28 avril 1957, Madrid. Une corrida d'Escudero Calvo. Pablo Lozano confirme l'alternative de Juan Antonio Romero. Temoin : Antonio del Olivar. Le cinquième toro vient d'entrer en piste. Un espontáneo saute en piste : c'est Manuel Benítez qui fait irruption dans l'histoire de la tauromachie.
Quant aux toros d'Escudero Calvo, ils sont devenus très célèbres quand ils prirent, quelques années plus tard, le nom de leur nouveau propriétaire. Un certain Victorino Martín.

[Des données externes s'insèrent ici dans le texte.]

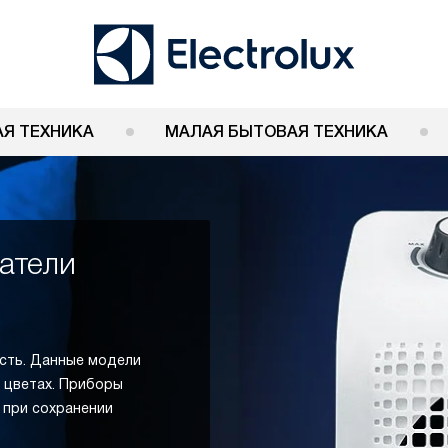
Я ТЕХНИКА
МАЛАЯ БЫТОВАЯ ТЕХНИКА
атели
ость. Данные модели
 цветах. Приборы
 при сохранении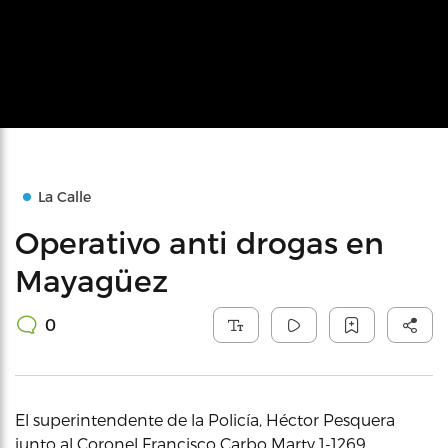
La Calle
Operativo anti drogas en
Mayagüez
0
El superintendente de la Policía, Héctor Pesquera
junto al Coronel Francisco Carbo Marty 1-1269,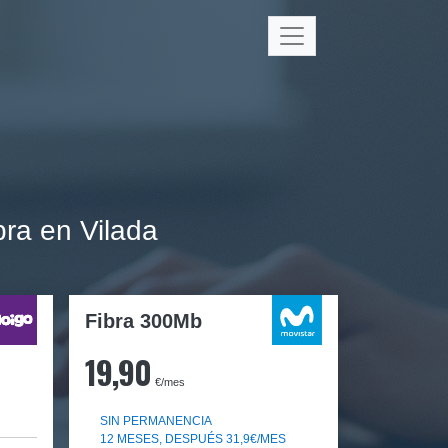
ra en Vilada
Fibra 300Mb
19,90
€/mes
SIN PERMANENCIA
12 MESES, DESPUÉS 31,9€/MES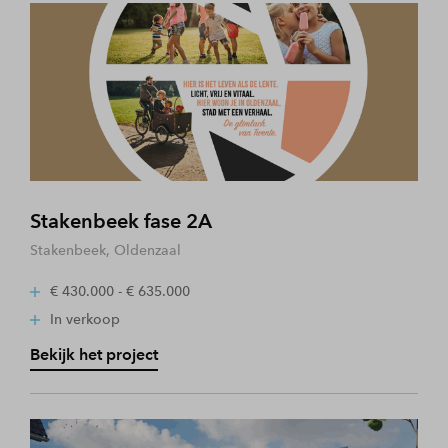
Stakenbeek fase 2A
Stakenbeek, Oldenzaal
€ 430.000 - € 635.000
In verkoop
Bekijk het project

Mais depuis 59 ans, cette image d'un jeune homme dépenaillé cheminant entre deux gendarmes dans le callejón des arènes de Madrid symbolise l'insolence et la beauté de la jeunesse éternellement opposées à l'ordre établi.

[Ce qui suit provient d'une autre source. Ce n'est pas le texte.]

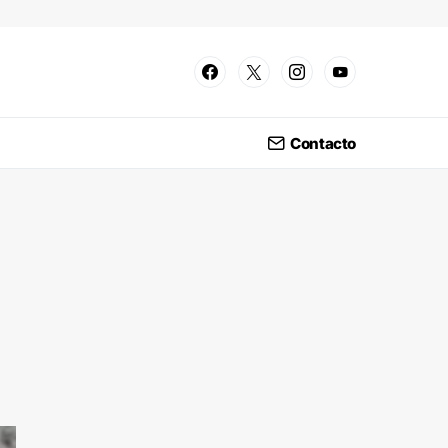
Contacto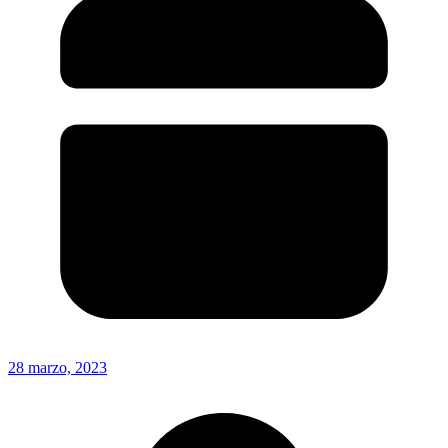
28 marzo, 2023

Le mot même d'espontáneo a débordé du seul lexique taurin. Ne s'appelaient-ils pas mao-spontex, ces jeunes gens qui, dix ans après le geste fondateur de Manuel Benítez, eurent l'audace de vouloir inventer un nouveau chemin révolutionnaire, entre marxisme et anarchisme? On a du mal à le croire aujourd"hui, mais ces très sérieux et très déterminés intellectuels parisiens voulurent voir en Mao Tsé Toung (c'est le nom qu'on donnait à l'époque à Mao Zedong) une figure libertaire! On était peu après mai 68…
Manuel Benítez, devenu "El Cordobés", a vieilli lui aussi. Il aura 80 ans la semaine prochaine. Les journaux ne parlent de lui désormais que pour raconter les circonstances de son divorce, la façon dont Manuel Díaz a engagé un détecive privé afin de prouver qu'il est véritablement son fils, où les circonstances dans lesquelles son autre fils supposé, l'acteur américain Mark Everett, a été tué par la police alors qu'il tenait son propre fils en otage.
Mais la photographie prise le 28 avril 1957 à Las Ventas, elle, ne vieillira jamais.